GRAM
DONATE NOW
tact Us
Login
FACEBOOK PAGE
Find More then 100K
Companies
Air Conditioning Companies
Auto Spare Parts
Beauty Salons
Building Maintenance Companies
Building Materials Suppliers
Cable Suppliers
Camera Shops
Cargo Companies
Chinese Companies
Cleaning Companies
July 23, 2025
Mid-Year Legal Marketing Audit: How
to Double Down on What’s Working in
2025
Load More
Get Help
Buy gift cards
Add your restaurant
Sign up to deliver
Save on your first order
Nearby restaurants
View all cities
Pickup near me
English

################

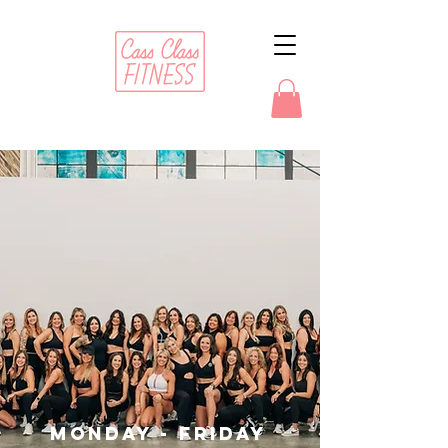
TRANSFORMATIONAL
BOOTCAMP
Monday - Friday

################

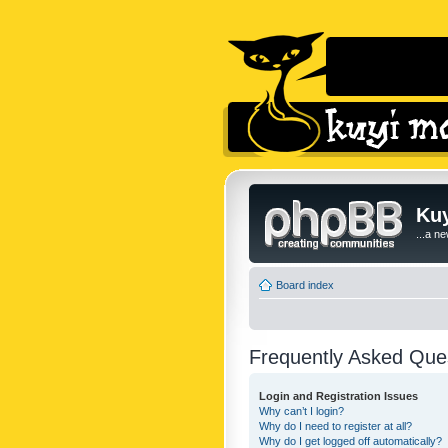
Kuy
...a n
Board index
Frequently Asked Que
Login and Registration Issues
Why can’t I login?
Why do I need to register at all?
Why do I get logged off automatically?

################

→ INSTRUCTIONS FOR THE TASK: Copy out each line of the material in which the word "Suppliers" turns up.

→ TASK OUTPUT:
Building Materials Suppliers
Cable Suppliers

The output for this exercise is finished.